Wildlife bridge: Here’s the latest on Highway 101 construction near Agoura Hills


Crews work on columns in the median of Highway 101 near Agoura Hills in this September photo. The wildlife crossing will bridge the 10-lane freeway.

Crews mostly completed a large, concrete wall along the north side of Highway 101 near Agoura Hills this month – one of the initial steps in building a first-of-its-kind wildlife crossing.

Construction started last year on the bridge over the 10-lane freeway, a barrier for mountain lions, mule deer and other wildlife in Ventura and Los Angeles counties. Ten large columns went up in the median over the past several months and work on a second wall started along southbound lanes.

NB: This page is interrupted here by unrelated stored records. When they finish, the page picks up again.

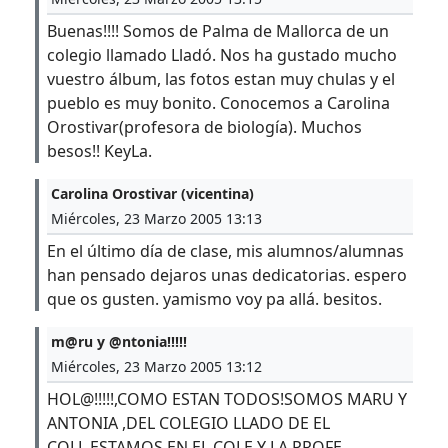
Buenas!!!! Somos de Palma de Mallorca de un
colegio llamado Lladó. Nos ha gustado mucho
vuestro álbum, las fotos estan muy chulas y el
pueblo es muy bonito. Conocemos a Carolina
Orostivar(profesora de biología). Muchos
besos!! KeyLa.
Carolina Orostivar (vicentina)
Miércoles, 23 Marzo 2005 13:13
En el último día de clase, mis alumnos/alumnas
han pensado dejaros unas dedicatorias. espero
que os gusten. yamismo voy pa allá. besitos.
m@ru y @ntonia!!!!!
Miércoles, 23 Marzo 2005 13:12
HOL@!!!!!,COMO ESTAN TODOS!SOMOS MARU Y
ANTONIA ,DEL COLEGIO LLADO DE EL
COLL.ESTAMOS EN EL COLE Y LA PROFE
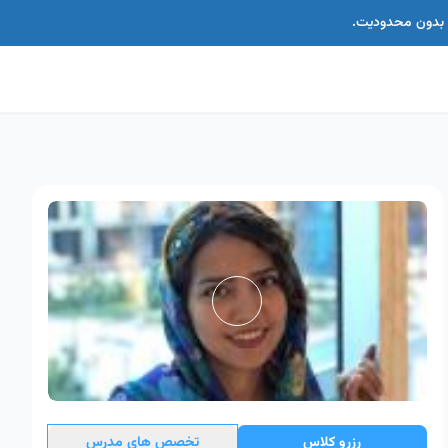
اس بدون محدودیت.
رزرو کلاس
تخصص های مدرس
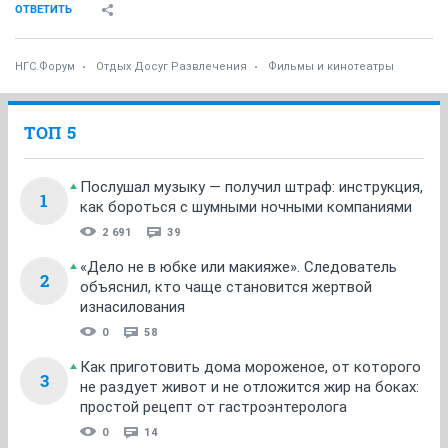
ОТВЕТИТЬ
НГС.Форум
Отдых Досуг Развлечения
Фильмы и кинотеатры
ТОП 5
Послушал музыку — получил штраф: инструкция,
1
как бороться с шумными ночными компаниями
2 691
39
«Дело не в юбке или макияже». Следователь
2
объяснил, кто чаще становится жертвой
изнасилования
0
58
Как приготовить дома мороженое, от которого
3
не раздует живот и не отложится жир на боках:
простой рецепт от гастроэнтеролога
0
14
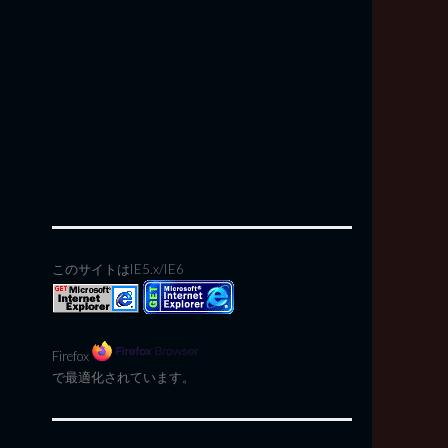
このサイトはIE5.x/IE6
Firefox
で最適化されています。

Billed as the world’s largest urban wildlife crossing, the bridge may help save an isolated mountain lion population from extinction. It will stretch 210 feet long and look like natural habitat.

The crossing is expected to be wide enough to fit roughly a dozen traffic lanes if designed for vehicles, said Michael Comeaux, a spokesman for the California Department of Transportation.

During construction, officials lowered the speed limit and narrowed lanes to accommodate work on a short stretch of the 101 near Liberty Canyon. While lane and ramp closures have happened overnight, the freeway so far has remained open in both directions.

That is expected to change over several nights in early 2024. The freeway will shut down in one direction at a time as cranes lift more than 80 long, concrete beams into place. Built in Riverside County, those girders will form a sort of skeleton crossing, stretching from the walls on either side of the freeway to the middle support columns.

Midnight to 4 a.m. closures will be announced in advance and traffic is expected to detour on Agoura Road, Comeaux said.

The work initially was expected to happen this summer but the timeline shifted. The change is not expected to add time to the overall schedule, he said.

When will construction finish?

Caltrans officials say they hope to complete the crossing by late 2025 but caution that is only an estimate.

Steel girders will form the skeleton of the wildlife crossing over Highway 101 near Liberty Canyon.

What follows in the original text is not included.